„Streulicht” von Deniz Ohde, empfohlen von Barbara Piórkowska.

Scham über die Herkunft und mangelndes Selbstwertgefühl – darum geht es in diesem Buch. In ihrem Debüt (nominiert für den Deutschen Buchpreis 2020) zeigt die junge Autorin aus Deutschland, wo die Wurzeln der Selbstsabotage liegen, die jede Entwicklung behindert und aus einer Stagnation in Angst und erlernter Hilflosigkeit resultiert. Auch die äußere Realität, in der der Protagonist aufwächst, hilft ihm auf seinem Weg nicht weiter. Der Roman „Streulicht” ist damit zugleich eine Anklage gegen ein Bildungssystem und eine Sozialpolitik, die den Schwachen nicht immer eine Chance gibt.
Aufgewachsen in einer kleinen deutschen Industriestadt, hat es die Tochter einer türkischen Frau und eines deutschen Mannes schon beim Einstieg ins Leben schwerer als ihre Altersgenossen aus gutem Hause in der Gegend. Die Vorbilder, die sie von ihren Eltern erhält, sind für einen starken Menschen schwer zu ertragen, geschweige denn für ein verunsichertes Mädchen.
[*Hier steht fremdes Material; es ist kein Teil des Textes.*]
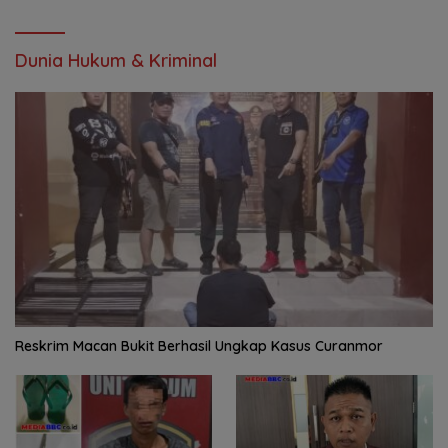
Dunia Hukum & Kriminal
Reskrim Macan Bukit Berhasil Ungkap Kasus Curanmor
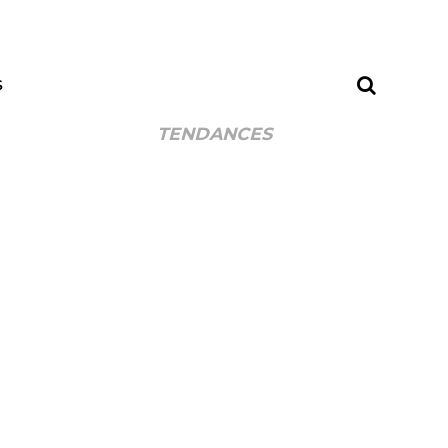
S
TENDANCES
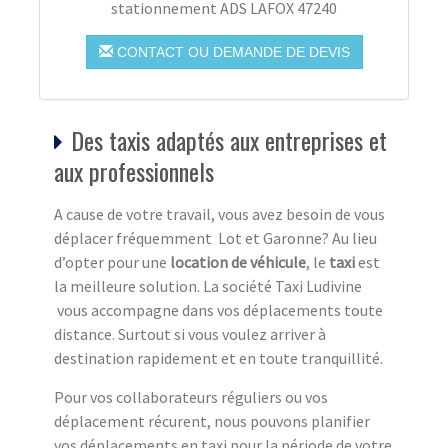
stationnement ADS LAFOX 47240
CONTACT OU DEMANDE DE DEVIS
Des taxis adaptés aux entreprises et
aux professionnels
A cause de votre travail, vous avez besoin de vous
déplacer fréquemment Lot et Garonne? Au lieu
d’opter pour une
location de véhicule
, le
taxi
est
la meilleure solution. La société Taxi Ludivine
vous accompagne dans vos déplacements toute
distance. Surtout si vous voulez arriver à
destination rapidement et en toute tranquillité.
Pour vos collaborateurs réguliers ou vos
déplacement récurent, nous pouvons planifier
vos déplacements en taxi pour la période de votre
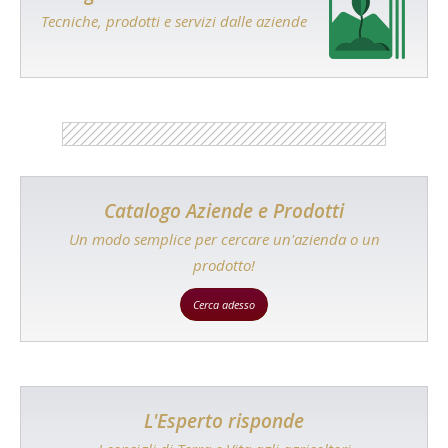
Tecniche, prodotti e servizi dalle aziende
Catalogo Aziende e Prodotti
Un modo semplice per cercare un'azienda o un
prodotto!
Cerca adesso
L'Esperto risponde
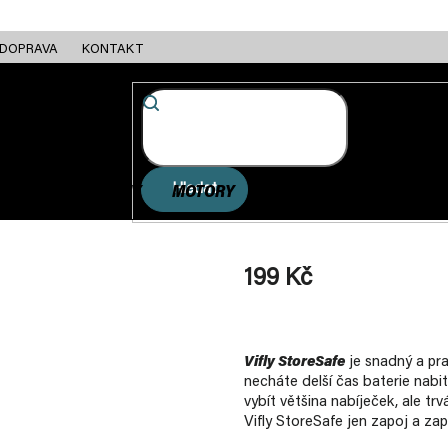
DOPRAVA
KONTAKT
Hledat
FC + ESC
RÁMY
MOTORY
BATERIE
NABÍJEČKY
199 Kč
Měrná
cena:
Vifly StoreSafe
je snadný a pra
necháte delší čas baterie nabit
vybít většina nabíječek, ale tr
Vifly StoreSafe jen zapoj a za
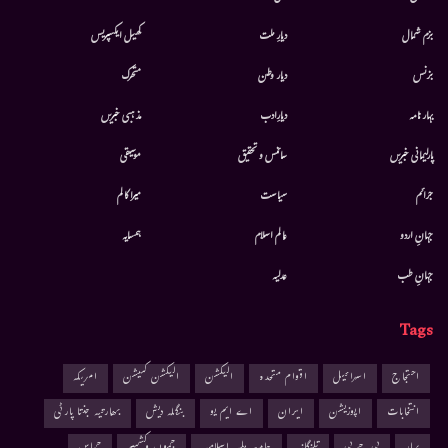
بزم شمال
دیارِ ملت
کھیل ایکسپریس
بزنس
دیار وطن
متحرك
بہار نامہ
دیارِادب
مذہبی خبریں
پارلیمانی خبریں
سائنس و تحقیق
موسيقى
جرائم
سیاست
میرا کالم
جہانِ اردو
عالم اسلام
ہمسایہ
جہانِ طب
عدلیہ
Tags
احتجاج
اسرائیل
اقوام متحدہ
الیکشن
الیکشن کمیشن
امریکہ
انتخابات
اپوزیشن
ایران
اے ایم یو
بنگلہ دیش
بھارتیہ جنتا پارٹی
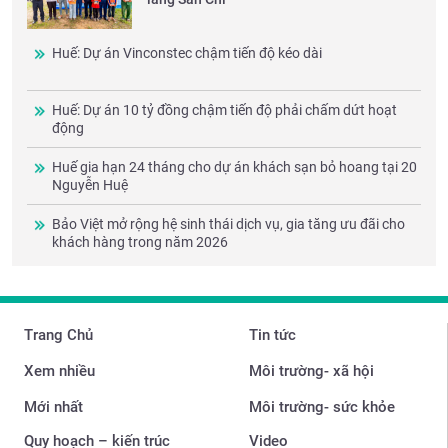
Huế: Dự án Vinconstec chậm tiến độ kéo dài
Huế: Dự án 10 tỷ đồng chậm tiến độ phải chấm dứt hoạt
động
Huế gia hạn 24 tháng cho dự án khách sạn bỏ hoang tại 20
Nguyễn Huệ
Bảo Việt mở rộng hệ sinh thái dịch vụ, gia tăng ưu đãi cho
khách hàng trong năm 2026
Trang Chủ
Tin tức
Xem nhiều
Môi trường- xã hội
Mới nhất
Môi trường- sức khỏe
Quy hoạch – kiến trúc
Video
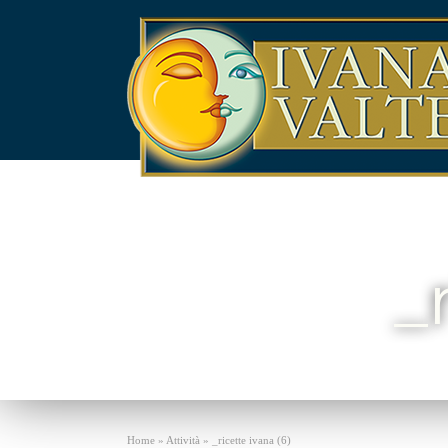
_
Home
»
Attività
»
_ricette ivana (6)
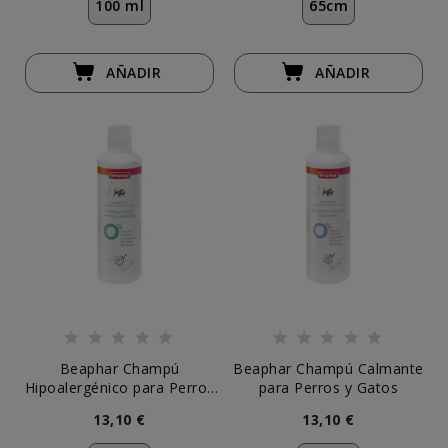
100 ml
65cm
AÑADIR
AÑADIR
Beaphar Champú
Beaphar Champú Calmante
Hipoalergénico para Perros
para Perros y Gatos
y Gatos
13,10 €
13,10 €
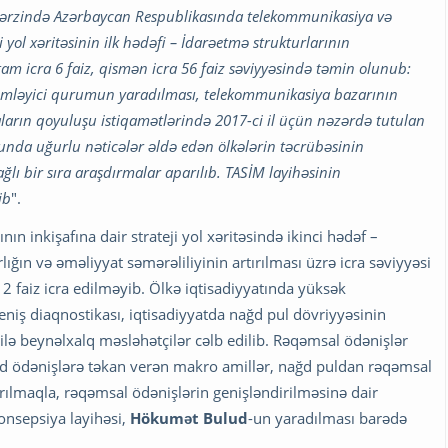
l ərzində Azərbaycan Respublikasında telekommunikasiya və
i yol xəritəsinin ilk hədəfi – İdarəetmə strukturlarının
tam icra 6 faiz, qismən icra 56 faiz səviyyəsində təmin olunub:
imləyici qurumun yaradılması, telekommunikasiya bazarının
iyaların qoyuluşu istiqamətlərində 2017-ci il üçün nəzərdə tutulan
runda uğurlu nəticələr əldə edən ölkələrin təcrübəsinin
ğlı bir sıra araşdırmalar aparılıb. TASİM layihəsinin
ib
".
 inkişafına dair strateji yol xəritəsində ikinci hədəf –
ığın və əməliyyat səmərəliliyinin artırılması üzrə icra səviyyəsi
12 faiz icra edilməyib. Ölkə iqtisadiyyatında yüksək
niş diaqnostikası, iqtisadiyyatda nağd pul dövriyyəsinin
ilə beynəlxalq məsləhətçilər cəlb edilib. Rəqəmsal ödənişlər
nağd ödənişlərə təkan verən makro amillər, nağd puldan rəqəmsal
ılmaqla, rəqəmsal ödənişlərin genişləndirilməsinə dair
nsepsiya layihəsi,
Hökumət Bulud
-un yaradılması barədə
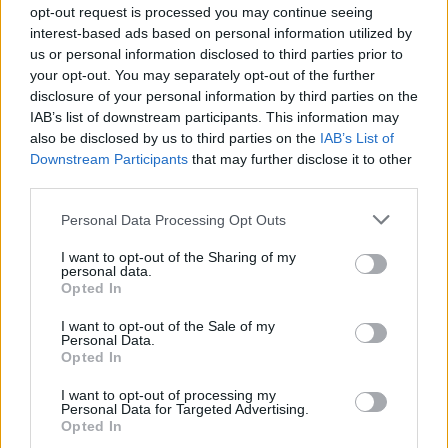
opt-out request is processed you may continue seeing
interest-based ads based on personal information utilized by
us or personal information disclosed to third parties prior to
your opt-out. You may separately opt-out of the further
disclosure of your personal information by third parties on the
IAB’s list of downstream participants. This information may
also be disclosed by us to third parties on the
IAB’s List of
TAIP PAT SKAITYKITE
Downstream Participants
that may further disclose it to other
third parties.
Personal Data Processing Opt Outs
I want to opt-out of the Sharing of my
personal data.
Opted In
I want to opt-out of the Sale of my
Personal Data.
Kultūra
Kultūra
Opted In
Klaipėdos festivalis:
Iki skausmo atviras
keturios meninės patirtys
spektaklis „Jaunuolio
I want to opt-out of processing my
Personal Data for Targeted Advertising.
- viena bendrystės istorija
kambaryje“ kviečia
Opted In
išgirsti, pastebėti bei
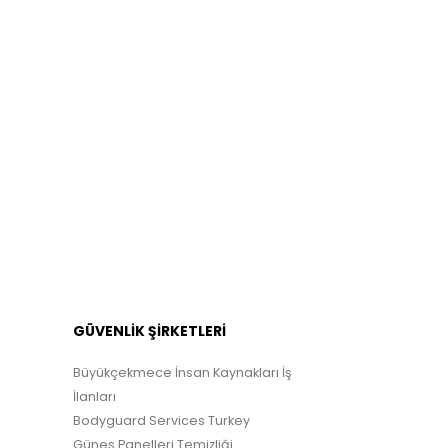
GÜVENLİK ŞİRKETLERİ
Büyükçekmece İnsan Kaynakları İş
İlanları
Bodyguard Services Turkey
Güneş Panelleri Temizliği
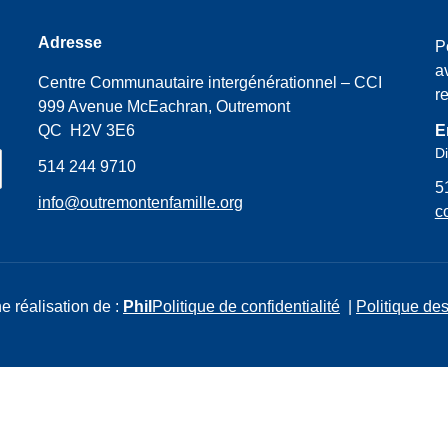
Adresse
P
a
Centre Communautaire intergénérationnel – CCI
r
999 Avenue McEachran, Outremont
QC H2V 3E6
E
Di
514 244 9710
5
info@outremontenfamille.org
c
e réalisation de :
Phil
Politique de confidentialité
|
Politique des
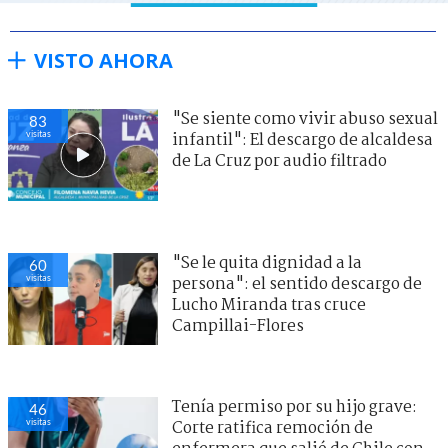
VISTO AHORA
"Se siente como vivir abuso sexual
83
visitas
infantil": El descargo de alcaldesa
de La Cruz por audio filtrado
"Se le quita dignidad a la
60
visitas
persona": el sentido descargo de
Lucho Miranda tras cruce
Campillai-Flores
Tenía permiso por su hijo grave:
46
visitas
Corte ratifica remoción de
Ein deutscher Arbeiter, der von seinem Vater noch das unverarbeitete Erbe des Zweiten Weltkriegs in sich trägt (Deniz Ohde beschreibt brillant die irrationalen Rituale beim Horten von Habseligkeiten und Lebensmitteln) und eine Mutter, die völlig in das patriarchalische Stereotyp der Märtyrerin gezwungen ist, eine co-abhängige, ökonomische Schwarzmeer-Immigrantin, diese beiden sind nicht in der Lage, der jungen Persönlichkeit, die sich gerade aufbaut, irgendeine Unterstützung zu geben. In den 1990er Jahren, in denen die Handlung spielt, gibt es noch keine psychologischen und pädagogischen Instrumente für den Umgang mit dem Generationentrauma und dem Trauma eines Kindes, das in einem gewalttätigen Elternhaus aufwächst (auch nicht für Erwachsene). Das Fehlen von Wissen und systemischer Unterstützung für ein Kind, das die Welt anders wahrnimmt und empfindet als alle anderen um es herum, stürzt die junge Psyche in einen Stillstand.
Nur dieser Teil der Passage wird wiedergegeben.